Gas prices are like rattlesnakes in the Southwest.
You usually hear them before they bite you.
Oil crossed back above $100 a barrel this week, and while Wall Street traders may shrug and CNBC talking heads may holler about “market stabilization,” regular Americans are about to get reacquainted with an old enemy: the glowing numbers at the gas pump.
And those numbers don’t care about your politics.
They don’t care if you drive a lifted F-250 with three flag decals or a sensible hybrid with an NPR tote bag in the back seat. When oil spikes, everybody pays. The trucker hauling lettuce from California pays. The bartender driving home at 3 a.m. pays. The suburban dad filling up before work pays. And eventually, the grocery bill pays too.
That’s the part folks forget.
Oil isn’t just gasoline. Oil is modern civilization with a barcode on it.

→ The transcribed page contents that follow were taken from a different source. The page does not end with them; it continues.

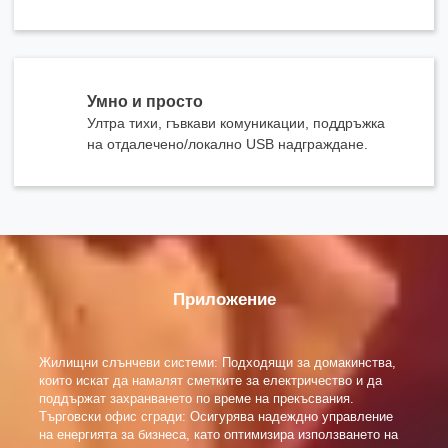
Умно и просто
Ултра тихи, гъвкави комуникации, поддръжка
на отдалечено/локално USB надграждане.
Приложение
Жилищни слънчеви системи: Подходящи за домакинства,
които искат да намалят сметките за електричество и да
поддържат захранването по време на прекъсвания.
Търговски офис сгради: Осигурява надеждно управление
на енергията за бизнеса, като оптимизира използването на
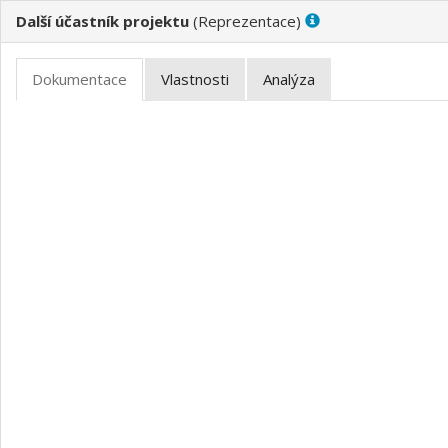
Další účastník projektu
(
)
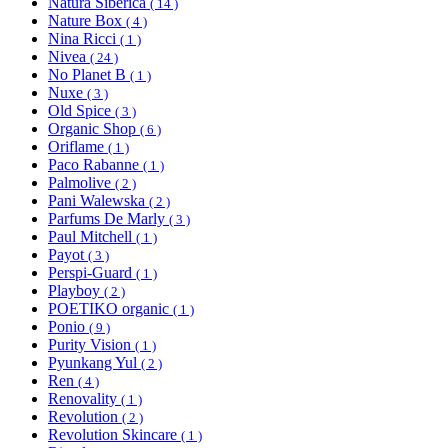
Natura Siberica
( 14 )
Nature Box
( 4 )
Nina Ricci
( 1 )
Nivea
( 24 )
No Planet B
( 1 )
Nuxe
( 3 )
Old Spice
( 3 )
Organic Shop
( 6 )
Oriflame
( 1 )
Paco Rabanne
( 1 )
Palmolive
( 2 )
Pani Walewska
( 2 )
Parfums De Marly
( 3 )
Paul Mitchell
( 1 )
Payot
( 3 )
Perspi-Guard
( 1 )
Playboy
( 2 )
POETIKO organic
( 1 )
Ponio
( 9 )
Purity Vision
( 1 )
Pyunkang Yul
( 2 )
Ren
( 4 )
Renovality
( 1 )
Revolution
( 2 )
Revolution Skincare
( 1 )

When crude jumps above $100, the first thing that happens is traders start sweating through expensive suits in New York, London, and Singapore. Futures markets react instantly. Refiners start recalculating costs. Shipping companies begin adding “risk premiums,” which is a fancy corporate phrase meaning: you’re fixing to pay more.

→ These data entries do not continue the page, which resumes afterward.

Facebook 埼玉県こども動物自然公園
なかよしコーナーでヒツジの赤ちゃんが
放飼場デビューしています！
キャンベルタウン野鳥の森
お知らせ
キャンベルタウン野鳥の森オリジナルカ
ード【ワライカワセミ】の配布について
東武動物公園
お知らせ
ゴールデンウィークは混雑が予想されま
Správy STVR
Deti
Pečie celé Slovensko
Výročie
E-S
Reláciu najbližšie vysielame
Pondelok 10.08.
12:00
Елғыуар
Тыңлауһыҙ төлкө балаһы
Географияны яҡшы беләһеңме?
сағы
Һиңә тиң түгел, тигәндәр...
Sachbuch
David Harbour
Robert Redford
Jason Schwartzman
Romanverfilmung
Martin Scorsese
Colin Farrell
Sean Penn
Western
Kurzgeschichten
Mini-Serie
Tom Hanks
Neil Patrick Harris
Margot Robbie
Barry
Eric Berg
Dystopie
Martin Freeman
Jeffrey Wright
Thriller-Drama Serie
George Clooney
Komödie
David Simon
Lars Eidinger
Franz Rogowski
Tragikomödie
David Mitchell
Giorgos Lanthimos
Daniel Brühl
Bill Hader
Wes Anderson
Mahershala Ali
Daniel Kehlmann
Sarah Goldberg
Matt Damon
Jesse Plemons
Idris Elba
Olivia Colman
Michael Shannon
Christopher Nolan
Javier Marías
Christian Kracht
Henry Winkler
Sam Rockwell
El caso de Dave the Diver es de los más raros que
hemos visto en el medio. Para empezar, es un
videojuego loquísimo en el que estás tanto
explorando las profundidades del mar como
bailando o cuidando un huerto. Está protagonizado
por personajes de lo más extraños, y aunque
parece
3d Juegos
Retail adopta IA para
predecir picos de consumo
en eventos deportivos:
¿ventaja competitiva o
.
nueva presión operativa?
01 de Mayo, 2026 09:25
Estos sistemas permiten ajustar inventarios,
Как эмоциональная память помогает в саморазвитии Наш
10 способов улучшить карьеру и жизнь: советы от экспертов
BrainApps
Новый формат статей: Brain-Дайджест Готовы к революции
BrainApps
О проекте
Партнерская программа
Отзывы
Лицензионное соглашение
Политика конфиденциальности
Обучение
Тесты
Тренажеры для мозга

But average Americans don’t feel it immediately.
For a few days, most people keep driving around, thinking nothing happened. Then, stations begin refilling their underground tanks with more expensive fuel. That’s when prices creep upward a nickel here, fifteen cents there.

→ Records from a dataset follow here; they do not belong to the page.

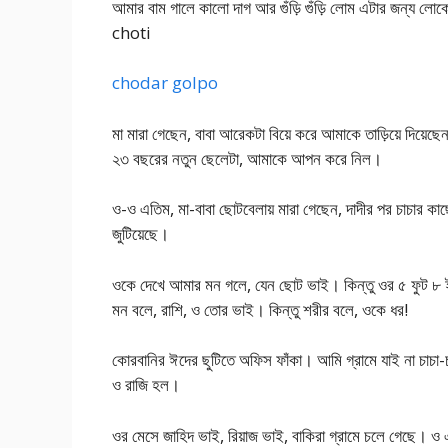
আমার বাম গালে কালো দাগ আর গুঁড়ি গুঁড়ি লোম এটার জন্য 
choti
chodar golpo
মা মারা গেছেন, বাবা আরেকটা বিয়ে করে আমাকে তাড়িয়ে দিয়
২৩ বছরের নতুন ছেলেটা, আমাকে আপন করে নিল।
ও-ও এতিম, মা-বাবা ছোটবেলায় মারা গেছেন, দাদীর পর চাচার কাছ
জুটিয়েছে।
ওকে দেখে আমার মন গলে, যেন ছোট ভাই। কিন্তু ওর ৫ ফুট ৮ 
মন বলে, রাশি, ও তোর ভাই। কিন্তু শরীর বলে, ওকে ধর!
কোরবানির ঈদের ছুটিতে অফিস ফাঁকা। আমি গ্রামে যাই না চাচা-
ও রাজি হল।
ওর মেসে জাহিদ ভাই, রিয়াজ ভাই, বাকিরা গ্রামে চলে গেছে।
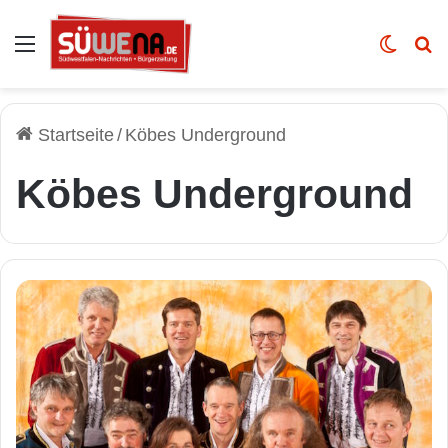
Auswahl
Skin u
Vo
Startseite
/
Köbes Underground
Köbes Underground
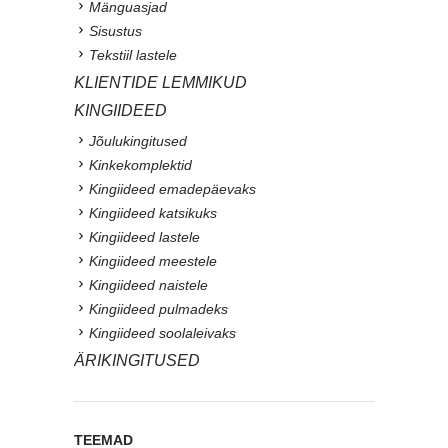
Mänguasjad
Sisustus
Tekstiil lastele
KLIENTIDE LEMMIKUD
KINGIIDEED
Jõulukingitused
Kinkekomplektid
Kingiideed emadepäevaks
Kingiideed katsikuks
Kingiideed lastele
Kingiideed meestele
Kingiideed naistele
Kingiideed pulmadeks
Kingiideed soolaleivaks
ÄRIKINGITUSED
TEEMAD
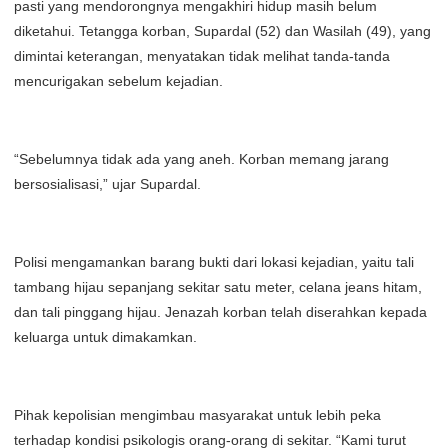
pasti yang mendorongnya mengakhiri hidup masih belum
diketahui. Tetangga korban, Supardal (52) dan Wasilah (49), yang
dimintai keterangan, menyatakan tidak melihat tanda-tanda
mencurigakan sebelum kejadian.
“Sebelumnya tidak ada yang aneh. Korban memang jarang
bersosialisasi,” ujar Supardal.
Polisi mengamankan barang bukti dari lokasi kejadian, yaitu tali
tambang hijau sepanjang sekitar satu meter, celana jeans hitam,
dan tali pinggang hijau. Jenazah korban telah diserahkan kepada
keluarga untuk dimakamkan.
Pihak kepolisian mengimbau masyarakat untuk lebih peka
terhadap kondisi psikologis orang-orang di sekitar. “Kami turut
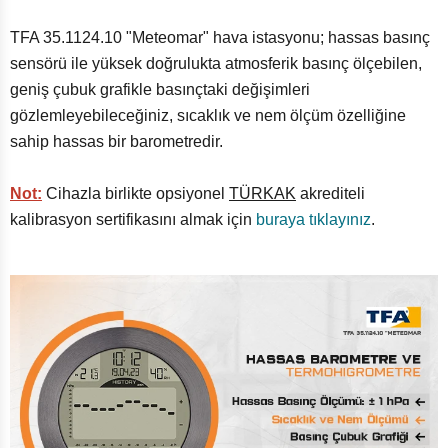
TFA 35.1124.10 "Meteomar" hava istasyonu; hassas basınç
sensörü ile yüksek doğrulukta atmosferik basınç ölçebilen,
geniş çubuk grafikle basınçtaki değişimleri
gözlemleyebileceğiniz, sıcaklık ve nem ölçüm özelliğine
sahip hassas bir barometredir.
Not:
Cihazla birlikte opsiyonel
TÜRKAK
akrediteli
kalibrasyon sertifikasını almak için
buraya tıklayınız
.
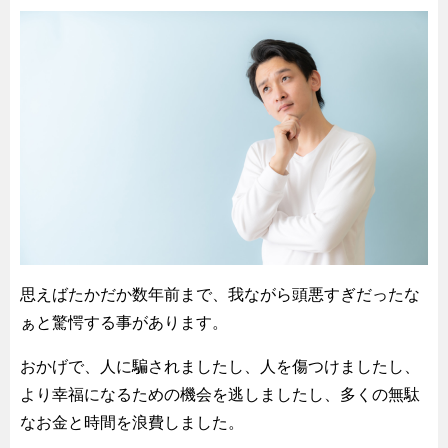
思えばたかだか数年前まで、我ながら頭悪すぎだったな
ぁと驚愕する事があります。
おかげで、人に騙されましたし、人を傷つけましたし、
より幸福になるための機会を逃しましたし、多くの無駄
なお金と時間を浪費しました。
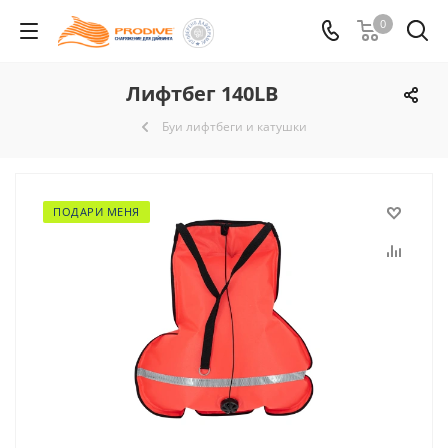
0
Лифтбег 140LB
Буи лифтбеги и катушки
ПОДАРИ МЕНЯ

Within a week or two, it hits like a baseball bat.
And diesel usually sounds the alarm first.
Diesel is the bloodstream of the American economy. Every Walmart shelf, every Amazon package, every refrigerated trailer full of chicken wings barreling down I-10 depends on diesel. When diesel prices rise, inflation doesn’t politely knock at the door. It kicks it in wearing work boots.
That’s why old-timers in trucking towns watch diesel signs the way farmers watch the sky.
Now here’s the uncomfortable truth nobody in Washington likes discussing honestly: America can drill more oil and still get hammered by global prices.
Because oil is a world market.
If tankers get nervous in the Persian Gulf, prices rise in Florida. If shipping insurers panic in London, diesel climbs in Ohio. If somebody rattles sabers near the Strait of Hormuz — where roughly a fifth of the world’s oil passes through — the entire global economy suddenly remembers geography matters.
Funny how maps still matter after all those TED Talks about globalization making borders irrelevant.
And before somebody starts yelling that presidents control gas prices like thermostats in the Oval Office, let’s calm down. Presidents influence energy policy, yes. Regulations matter. Production matters. Strategic reserves matter.
But presidents do not stand behind the Chevron station adjusting prices by hand.
The truth is messier than cable news wants to admit.
Oil markets run on fear almost as much as supply. Sometimes traders panic over disruptions that never happen. Sometimes wars explode and prices barely move because markets expected worse. And sometimes one missile, one tanker fire, or one blocked shipping lane sends crude soaring faster than politicians can rush to microphones.
What Americans should watch now is not just oil prices themselves, but how long they stay elevated.
A one-week spike hurts. A two-month spike changes household budgets. A sustained stretch above $100 starts reshaping consumer behavior. People cancel trips. Trucking companies add surcharges. Airlines raise fares. Small businesses quietly stop hiring.
And somewhere in America, a single mom standing at Pump 6 starts doing math in her head she shouldn’t have to do.
That’s when oil stops being an economic story and becomes a human one.
The New York Mercantile Exchange sees commodities.
Working people see rent money evaporating one gallon at a time.
And that, as always, is where the real story lives.